Unity Catalog Setup

Prerequisites

Step 1: Create a Metastore

The metastore is the cloud-backed central repository for all Unity Catalog metadata.

-- Via SQL (in any workspace in the account)
CREATE METASTORE my_metastore
  PROVIDER_NAME aws  -- or 'azure', 'gcp'
  LOCATION 's3://my-bucket/metastore-root'  -- cloud storage path

Alternatively, use the Databricks account console (admin.databricks.com) under Admin → Metastores to create visually.

Step 2: Assign Metastore to Workspace

A workspace can use only one metastore. All workspaces assigned to the same metastore share catalogs and permissions.

-- Via account console or API
-- Associate the workspace with the metastore

Once assigned, run a test query to verify:

SELECT current_metastore();

Step 3: Create Catalogs and Schemas

Catalogs are top-level containers. Schemas organize tables within catalogs.

-- Create a catalog (requires account-level admin or owner role)
CREATE CATALOG finance_prod;

-- Create a schema within the catalog
CREATE SCHEMA finance_prod.transactions;

-- Create a table in the schema (3-level path)
CREATE TABLE finance_prod.transactions.orders (
  order_id INT,
  customer_id INT,
  order_date TIMESTAMP,
  amount DECIMAL(10, 2)
);

Step 4: Set Up External Locations and Storage Credentials

Required for external tables and volumes.
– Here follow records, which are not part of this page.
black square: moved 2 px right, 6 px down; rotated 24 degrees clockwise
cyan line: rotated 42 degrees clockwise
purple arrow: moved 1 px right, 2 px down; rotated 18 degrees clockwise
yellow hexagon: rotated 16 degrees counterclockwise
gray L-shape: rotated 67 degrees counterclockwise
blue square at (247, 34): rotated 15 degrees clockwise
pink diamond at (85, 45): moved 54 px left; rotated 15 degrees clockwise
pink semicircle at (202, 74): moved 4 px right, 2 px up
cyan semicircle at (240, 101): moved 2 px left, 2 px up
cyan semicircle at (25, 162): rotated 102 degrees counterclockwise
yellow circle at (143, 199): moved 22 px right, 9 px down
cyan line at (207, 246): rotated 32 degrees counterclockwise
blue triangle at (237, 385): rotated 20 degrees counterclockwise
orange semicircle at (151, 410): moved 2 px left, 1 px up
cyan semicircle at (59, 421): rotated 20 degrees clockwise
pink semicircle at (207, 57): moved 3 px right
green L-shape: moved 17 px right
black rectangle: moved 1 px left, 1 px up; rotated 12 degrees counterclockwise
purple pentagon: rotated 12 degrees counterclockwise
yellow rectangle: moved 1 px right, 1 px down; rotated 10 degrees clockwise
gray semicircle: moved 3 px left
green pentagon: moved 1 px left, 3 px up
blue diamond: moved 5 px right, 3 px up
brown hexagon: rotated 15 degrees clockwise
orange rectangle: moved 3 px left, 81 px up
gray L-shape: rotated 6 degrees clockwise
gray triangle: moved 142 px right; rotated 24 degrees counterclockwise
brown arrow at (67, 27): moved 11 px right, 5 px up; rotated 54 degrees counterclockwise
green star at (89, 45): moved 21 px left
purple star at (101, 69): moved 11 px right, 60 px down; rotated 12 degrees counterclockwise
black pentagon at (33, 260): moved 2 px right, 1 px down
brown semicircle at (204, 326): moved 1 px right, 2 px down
-- Create a storage credential (AWS example)
CREATE STORAGE CREDENTIAL s3_credentials
  PROVIDER amazon
  CREDENTIAL_PROVIDER_TYPE assume_role
  WITH (ROLE_ARN = 'arn:aws:iam::123456789012:role/UnityCatalogRole');

-- Create an external location tied to a storage credential
CREATE EXTERNAL LOCATION s3_data_lake
  URL 's3://my-data-bucket/external-data'
  WITH (STORAGE_CREDENTIAL = s3_credentials);

Step 5: Grant Permissions

Control who can access catalogs, schemas, and tables using the principle of least privilege.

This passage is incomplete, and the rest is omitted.